Rendered page images

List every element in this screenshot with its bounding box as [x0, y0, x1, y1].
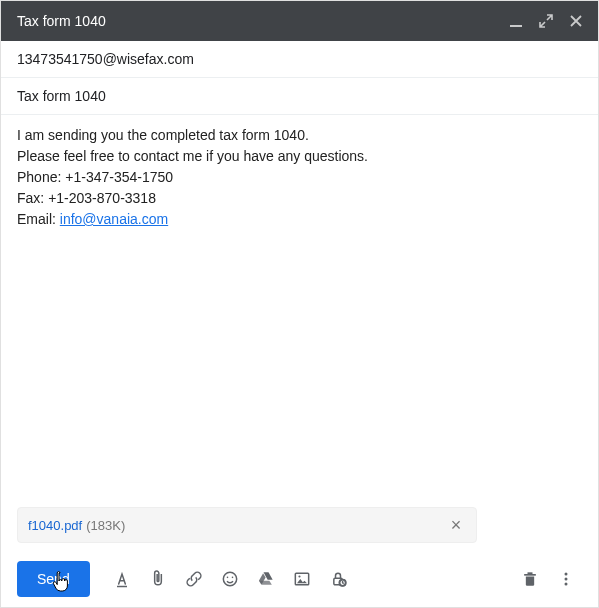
- attachment-chip[interactable]: f1040.pdf (183K) ×: [17, 507, 477, 543]
- body-line: I am sending you the completed tax form …: [17, 125, 582, 146]
- body-editor[interactable]: I am sending you the completed tax form …: [1, 115, 598, 507]
- to-field[interactable]: 13473541750@wisefax.com: [1, 41, 598, 78]
- svg-point-12: [565, 573, 568, 576]
- send-button[interactable]: Send: [17, 561, 90, 597]
- confidential-mode-icon[interactable]: [322, 563, 354, 595]
- svg-point-2: [223, 572, 236, 585]
- svg-point-13: [565, 578, 568, 581]
- formatting-icon[interactable]: [106, 563, 138, 595]
- attachment-size: (183K): [86, 518, 125, 533]
- titlebar: Tax form 1040: [1, 1, 598, 41]
- svg-rect-0: [510, 25, 522, 27]
- subject-field[interactable]: Tax form 1040: [1, 78, 598, 115]
- svg-point-4: [231, 577, 233, 579]
- attachment-name: f1040.pdf: [28, 518, 82, 533]
- insert-photo-icon[interactable]: [286, 563, 318, 595]
- body-line: Please feel free to contact me if you ha…: [17, 146, 582, 167]
- svg-point-3: [226, 577, 228, 579]
- insert-link-icon[interactable]: [178, 563, 210, 595]
- drive-icon[interactable]: [250, 563, 282, 595]
- body-fax-line: Fax: +1-203-870-3318: [17, 188, 582, 209]
- svg-point-14: [565, 583, 568, 586]
- attach-file-icon[interactable]: [142, 563, 174, 595]
- remove-attachment-button[interactable]: ×: [446, 515, 466, 536]
- subject-value: Tax form 1040: [17, 88, 106, 104]
- discard-draft-icon[interactable]: [514, 563, 546, 595]
- email-link[interactable]: info@vanaia.com: [60, 211, 168, 227]
- expand-button[interactable]: [534, 9, 558, 33]
- insert-emoji-icon[interactable]: [214, 563, 246, 595]
- close-button[interactable]: [564, 9, 588, 33]
- svg-point-6: [298, 575, 300, 577]
- minimize-button[interactable]: [504, 9, 528, 33]
- body-email-line: Email: info@vanaia.com: [17, 209, 582, 230]
- body-phone-line: Phone: +1-347-354-1750: [17, 167, 582, 188]
- svg-rect-10: [524, 574, 536, 576]
- to-value: 13473541750@wisefax.com: [17, 51, 194, 67]
- compose-toolbar: Send: [1, 551, 598, 607]
- svg-rect-11: [528, 572, 533, 574]
- more-options-icon[interactable]: [550, 563, 582, 595]
- window-title: Tax form 1040: [17, 13, 504, 29]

** Aim of the task **
Set down every entry above again exactly, dropping each picture.

** Answer to this task **
List every element in this screenshot with its bounding box as [x0, y0, x1, y1].
- attachment-chip[interactable]: f1040.pdf (183K) ×: [17, 507, 477, 543]
- body-line: I am sending you the completed tax form …: [17, 125, 582, 146]
- body-editor[interactable]: I am sending you the completed tax form …: [1, 115, 598, 507]
- to-field[interactable]: 13473541750@wisefax.com: [1, 41, 598, 78]
- svg-point-12: [565, 573, 568, 576]
- send-button[interactable]: Send: [17, 561, 90, 597]
- confidential-mode-icon[interactable]: [322, 563, 354, 595]
- svg-point-2: [223, 572, 236, 585]
- svg-point-13: [565, 578, 568, 581]
- formatting-icon[interactable]: [106, 563, 138, 595]
- attachment-size: (183K): [86, 518, 125, 533]
- titlebar: Tax form 1040: [1, 1, 598, 41]
- svg-rect-0: [510, 25, 522, 27]
- subject-field[interactable]: Tax form 1040: [1, 78, 598, 115]
- svg-point-4: [231, 577, 233, 579]
- attachment-name: f1040.pdf: [28, 518, 82, 533]
- insert-photo-icon[interactable]: [286, 563, 318, 595]
- body-line: Please feel free to contact me if you ha…: [17, 146, 582, 167]
- svg-point-3: [226, 577, 228, 579]
- insert-link-icon[interactable]: [178, 563, 210, 595]
- drive-icon[interactable]: [250, 563, 282, 595]
- body-fax-line: Fax: +1-203-870-3318: [17, 188, 582, 209]
- svg-point-14: [565, 583, 568, 586]
- attach-file-icon[interactable]: [142, 563, 174, 595]
- remove-attachment-button[interactable]: ×: [446, 515, 466, 536]
- subject-value: Tax form 1040: [17, 88, 106, 104]
- discard-draft-icon[interactable]: [514, 563, 546, 595]
- email-link[interactable]: info@vanaia.com: [60, 211, 168, 227]
- expand-button[interactable]: [534, 9, 558, 33]
- insert-emoji-icon[interactable]: [214, 563, 246, 595]
- close-button[interactable]: [564, 9, 588, 33]
- svg-point-6: [298, 575, 300, 577]
- minimize-button[interactable]: [504, 9, 528, 33]
- body-email-line: Email: info@vanaia.com: [17, 209, 582, 230]
- body-phone-line: Phone: +1-347-354-1750: [17, 167, 582, 188]
- svg-rect-10: [524, 574, 536, 576]
- to-value: 13473541750@wisefax.com: [17, 51, 194, 67]
- compose-toolbar: Send: [1, 551, 598, 607]
- svg-rect-11: [528, 572, 533, 574]
- more-options-icon[interactable]: [550, 563, 582, 595]
- window-title: Tax form 1040: [17, 13, 504, 29]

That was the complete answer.